**Directions**
Please retype, character for character, the portion of the entries below that runs from the line containing "Wir freuen uns über Feedback &" to the last line.
+++++
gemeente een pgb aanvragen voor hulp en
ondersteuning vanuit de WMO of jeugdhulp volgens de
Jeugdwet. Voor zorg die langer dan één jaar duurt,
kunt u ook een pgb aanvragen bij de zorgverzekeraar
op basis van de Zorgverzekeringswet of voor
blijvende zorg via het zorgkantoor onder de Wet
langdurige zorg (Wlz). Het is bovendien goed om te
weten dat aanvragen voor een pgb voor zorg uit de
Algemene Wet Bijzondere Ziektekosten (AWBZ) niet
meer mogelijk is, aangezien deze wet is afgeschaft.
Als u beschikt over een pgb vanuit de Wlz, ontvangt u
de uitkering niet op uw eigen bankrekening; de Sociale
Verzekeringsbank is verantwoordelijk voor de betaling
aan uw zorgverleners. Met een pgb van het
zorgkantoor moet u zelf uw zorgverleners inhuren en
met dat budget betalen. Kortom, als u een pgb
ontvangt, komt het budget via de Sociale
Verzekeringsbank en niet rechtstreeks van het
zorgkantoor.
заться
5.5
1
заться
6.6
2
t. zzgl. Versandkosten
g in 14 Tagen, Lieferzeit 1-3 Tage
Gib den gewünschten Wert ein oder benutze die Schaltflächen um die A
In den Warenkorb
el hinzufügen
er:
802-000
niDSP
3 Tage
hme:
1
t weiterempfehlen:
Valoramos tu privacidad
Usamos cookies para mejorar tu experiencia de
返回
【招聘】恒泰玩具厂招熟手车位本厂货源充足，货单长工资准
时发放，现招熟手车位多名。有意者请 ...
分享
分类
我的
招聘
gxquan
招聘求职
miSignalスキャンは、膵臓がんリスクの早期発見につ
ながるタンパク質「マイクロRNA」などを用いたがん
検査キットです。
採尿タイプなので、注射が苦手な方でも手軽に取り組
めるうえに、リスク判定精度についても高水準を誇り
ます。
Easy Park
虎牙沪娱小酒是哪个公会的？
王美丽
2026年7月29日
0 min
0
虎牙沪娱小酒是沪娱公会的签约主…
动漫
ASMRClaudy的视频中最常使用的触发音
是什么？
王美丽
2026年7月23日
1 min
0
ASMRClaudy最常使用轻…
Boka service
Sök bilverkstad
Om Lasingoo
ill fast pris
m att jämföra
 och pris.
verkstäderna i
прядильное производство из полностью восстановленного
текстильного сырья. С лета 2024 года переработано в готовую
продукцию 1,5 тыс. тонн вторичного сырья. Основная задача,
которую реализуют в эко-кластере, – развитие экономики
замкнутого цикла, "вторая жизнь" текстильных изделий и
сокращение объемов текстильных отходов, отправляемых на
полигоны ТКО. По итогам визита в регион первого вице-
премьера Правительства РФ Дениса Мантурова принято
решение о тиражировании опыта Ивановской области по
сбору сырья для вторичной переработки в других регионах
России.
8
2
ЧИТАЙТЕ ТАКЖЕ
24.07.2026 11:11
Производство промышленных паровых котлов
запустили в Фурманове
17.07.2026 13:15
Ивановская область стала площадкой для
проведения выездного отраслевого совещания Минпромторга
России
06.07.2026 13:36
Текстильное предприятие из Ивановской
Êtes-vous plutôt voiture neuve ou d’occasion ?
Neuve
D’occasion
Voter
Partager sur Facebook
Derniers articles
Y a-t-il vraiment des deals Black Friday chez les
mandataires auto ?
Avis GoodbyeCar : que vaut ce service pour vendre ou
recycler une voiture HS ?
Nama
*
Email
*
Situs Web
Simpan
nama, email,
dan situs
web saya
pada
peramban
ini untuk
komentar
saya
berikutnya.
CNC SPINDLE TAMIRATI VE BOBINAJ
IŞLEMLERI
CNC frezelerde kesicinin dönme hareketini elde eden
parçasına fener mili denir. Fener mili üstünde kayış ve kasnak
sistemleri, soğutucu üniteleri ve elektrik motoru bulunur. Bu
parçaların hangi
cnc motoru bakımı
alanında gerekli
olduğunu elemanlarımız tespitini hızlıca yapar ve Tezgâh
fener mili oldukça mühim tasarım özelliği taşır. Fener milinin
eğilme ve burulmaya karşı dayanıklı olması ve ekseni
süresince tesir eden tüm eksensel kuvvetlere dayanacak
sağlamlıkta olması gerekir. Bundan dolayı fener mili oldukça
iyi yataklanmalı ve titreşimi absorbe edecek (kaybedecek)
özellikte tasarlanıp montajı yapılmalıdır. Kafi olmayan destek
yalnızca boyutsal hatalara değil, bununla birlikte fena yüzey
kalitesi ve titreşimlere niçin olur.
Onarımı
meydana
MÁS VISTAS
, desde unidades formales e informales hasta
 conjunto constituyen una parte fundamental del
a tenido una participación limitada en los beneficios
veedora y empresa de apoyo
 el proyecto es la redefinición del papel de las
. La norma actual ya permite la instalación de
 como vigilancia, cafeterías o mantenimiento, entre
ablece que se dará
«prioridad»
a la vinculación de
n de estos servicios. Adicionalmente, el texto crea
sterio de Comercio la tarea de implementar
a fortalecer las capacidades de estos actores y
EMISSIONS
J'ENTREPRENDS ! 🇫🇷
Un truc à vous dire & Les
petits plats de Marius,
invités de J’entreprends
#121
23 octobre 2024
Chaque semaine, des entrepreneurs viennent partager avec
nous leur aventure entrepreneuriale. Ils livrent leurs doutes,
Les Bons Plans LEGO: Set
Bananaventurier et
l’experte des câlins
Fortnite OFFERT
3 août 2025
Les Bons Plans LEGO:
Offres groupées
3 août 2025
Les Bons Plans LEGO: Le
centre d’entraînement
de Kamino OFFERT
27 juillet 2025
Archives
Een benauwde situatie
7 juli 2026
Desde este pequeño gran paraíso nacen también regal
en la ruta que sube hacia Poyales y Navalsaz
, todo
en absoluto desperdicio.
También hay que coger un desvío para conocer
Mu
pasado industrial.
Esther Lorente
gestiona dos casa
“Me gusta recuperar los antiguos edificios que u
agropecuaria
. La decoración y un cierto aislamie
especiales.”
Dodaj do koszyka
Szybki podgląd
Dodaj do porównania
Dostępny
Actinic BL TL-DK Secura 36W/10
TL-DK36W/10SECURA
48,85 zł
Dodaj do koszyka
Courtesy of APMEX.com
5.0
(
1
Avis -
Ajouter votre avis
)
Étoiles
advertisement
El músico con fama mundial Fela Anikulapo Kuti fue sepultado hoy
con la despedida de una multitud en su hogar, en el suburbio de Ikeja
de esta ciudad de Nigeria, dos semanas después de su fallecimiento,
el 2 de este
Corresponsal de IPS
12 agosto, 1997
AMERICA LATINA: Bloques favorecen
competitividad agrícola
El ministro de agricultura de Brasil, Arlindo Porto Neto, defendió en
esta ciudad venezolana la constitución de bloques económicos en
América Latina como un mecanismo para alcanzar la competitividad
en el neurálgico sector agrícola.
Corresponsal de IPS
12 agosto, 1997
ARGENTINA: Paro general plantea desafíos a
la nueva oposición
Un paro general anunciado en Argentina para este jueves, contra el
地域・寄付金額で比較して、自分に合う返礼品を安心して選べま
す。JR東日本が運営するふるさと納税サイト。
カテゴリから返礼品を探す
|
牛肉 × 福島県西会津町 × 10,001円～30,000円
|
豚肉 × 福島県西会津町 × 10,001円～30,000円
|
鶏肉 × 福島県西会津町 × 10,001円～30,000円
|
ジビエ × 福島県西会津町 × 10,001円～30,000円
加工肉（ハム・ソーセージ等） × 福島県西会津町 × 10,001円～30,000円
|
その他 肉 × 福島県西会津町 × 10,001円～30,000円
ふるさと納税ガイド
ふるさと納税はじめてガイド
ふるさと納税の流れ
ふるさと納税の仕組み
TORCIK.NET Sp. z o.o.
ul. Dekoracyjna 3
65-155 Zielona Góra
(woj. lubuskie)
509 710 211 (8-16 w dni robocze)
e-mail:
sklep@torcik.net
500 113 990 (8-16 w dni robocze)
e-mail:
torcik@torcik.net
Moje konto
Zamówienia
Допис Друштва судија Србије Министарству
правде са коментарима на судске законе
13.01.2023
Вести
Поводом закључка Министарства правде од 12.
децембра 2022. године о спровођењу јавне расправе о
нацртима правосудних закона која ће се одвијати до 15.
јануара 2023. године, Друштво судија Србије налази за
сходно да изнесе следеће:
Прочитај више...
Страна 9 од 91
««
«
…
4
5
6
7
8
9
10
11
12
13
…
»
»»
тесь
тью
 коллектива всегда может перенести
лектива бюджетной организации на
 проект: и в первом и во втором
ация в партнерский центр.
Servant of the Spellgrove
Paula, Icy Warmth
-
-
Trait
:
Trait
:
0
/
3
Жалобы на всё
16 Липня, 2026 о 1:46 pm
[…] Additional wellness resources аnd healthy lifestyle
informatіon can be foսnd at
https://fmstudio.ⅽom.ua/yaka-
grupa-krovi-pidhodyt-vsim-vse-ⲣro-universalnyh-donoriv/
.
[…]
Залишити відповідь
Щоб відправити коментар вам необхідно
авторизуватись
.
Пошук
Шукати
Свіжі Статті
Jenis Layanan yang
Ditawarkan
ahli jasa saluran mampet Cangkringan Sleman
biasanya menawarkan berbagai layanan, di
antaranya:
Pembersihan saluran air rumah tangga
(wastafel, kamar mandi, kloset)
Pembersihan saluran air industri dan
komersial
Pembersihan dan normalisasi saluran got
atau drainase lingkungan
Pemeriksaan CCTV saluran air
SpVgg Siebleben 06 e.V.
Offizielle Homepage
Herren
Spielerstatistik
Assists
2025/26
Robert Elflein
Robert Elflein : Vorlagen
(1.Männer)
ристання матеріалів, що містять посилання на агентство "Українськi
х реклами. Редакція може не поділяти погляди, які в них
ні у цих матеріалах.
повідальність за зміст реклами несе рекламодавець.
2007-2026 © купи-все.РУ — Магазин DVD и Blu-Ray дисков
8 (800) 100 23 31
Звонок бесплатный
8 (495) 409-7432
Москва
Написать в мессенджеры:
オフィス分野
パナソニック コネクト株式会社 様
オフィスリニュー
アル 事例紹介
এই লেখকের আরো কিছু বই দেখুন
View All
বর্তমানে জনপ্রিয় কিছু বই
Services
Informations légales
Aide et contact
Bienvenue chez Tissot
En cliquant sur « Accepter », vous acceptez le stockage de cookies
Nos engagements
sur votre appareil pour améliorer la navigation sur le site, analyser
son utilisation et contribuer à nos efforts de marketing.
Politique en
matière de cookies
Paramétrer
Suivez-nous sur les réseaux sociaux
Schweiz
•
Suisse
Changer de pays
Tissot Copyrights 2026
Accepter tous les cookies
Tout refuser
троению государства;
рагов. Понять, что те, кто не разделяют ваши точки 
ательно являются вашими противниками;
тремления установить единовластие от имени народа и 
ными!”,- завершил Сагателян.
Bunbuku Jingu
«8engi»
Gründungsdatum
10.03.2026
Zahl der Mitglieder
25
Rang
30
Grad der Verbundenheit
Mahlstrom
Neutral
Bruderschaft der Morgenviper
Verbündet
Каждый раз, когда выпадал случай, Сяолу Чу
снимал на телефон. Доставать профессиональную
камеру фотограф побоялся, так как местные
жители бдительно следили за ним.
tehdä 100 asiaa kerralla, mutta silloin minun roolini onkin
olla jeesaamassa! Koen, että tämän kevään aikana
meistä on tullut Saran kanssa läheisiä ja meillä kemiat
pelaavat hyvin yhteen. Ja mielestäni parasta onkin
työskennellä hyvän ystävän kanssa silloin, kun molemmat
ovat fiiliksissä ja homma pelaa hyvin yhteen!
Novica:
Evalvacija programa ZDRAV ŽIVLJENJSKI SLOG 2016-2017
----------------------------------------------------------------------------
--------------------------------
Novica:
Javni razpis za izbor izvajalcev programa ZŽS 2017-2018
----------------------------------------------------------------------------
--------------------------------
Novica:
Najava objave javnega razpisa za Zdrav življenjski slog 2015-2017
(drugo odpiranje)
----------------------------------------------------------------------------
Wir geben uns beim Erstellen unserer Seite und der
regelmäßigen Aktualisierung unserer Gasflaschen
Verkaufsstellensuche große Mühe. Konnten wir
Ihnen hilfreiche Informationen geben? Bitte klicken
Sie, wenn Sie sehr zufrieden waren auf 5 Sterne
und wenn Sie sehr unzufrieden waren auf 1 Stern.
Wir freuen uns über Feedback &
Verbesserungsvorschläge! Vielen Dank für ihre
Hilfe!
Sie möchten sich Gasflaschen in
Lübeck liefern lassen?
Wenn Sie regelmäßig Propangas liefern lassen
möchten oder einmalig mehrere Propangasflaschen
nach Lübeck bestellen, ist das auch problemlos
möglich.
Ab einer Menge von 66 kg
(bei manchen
+++++
**Written answer**
Wir freuen uns über Feedback &
Verbesserungsvorschläge! Vielen Dank für ihre
Hilfe!
Sie möchten sich Gasflaschen in
Lübeck liefern lassen?
Wenn Sie regelmäßig Propangas liefern lassen
möchten oder einmalig mehrere Propangasflaschen
nach Lübeck bestellen, ist das auch problemlos
möglich.
Ab einer Menge von 66 kg
(bei manchen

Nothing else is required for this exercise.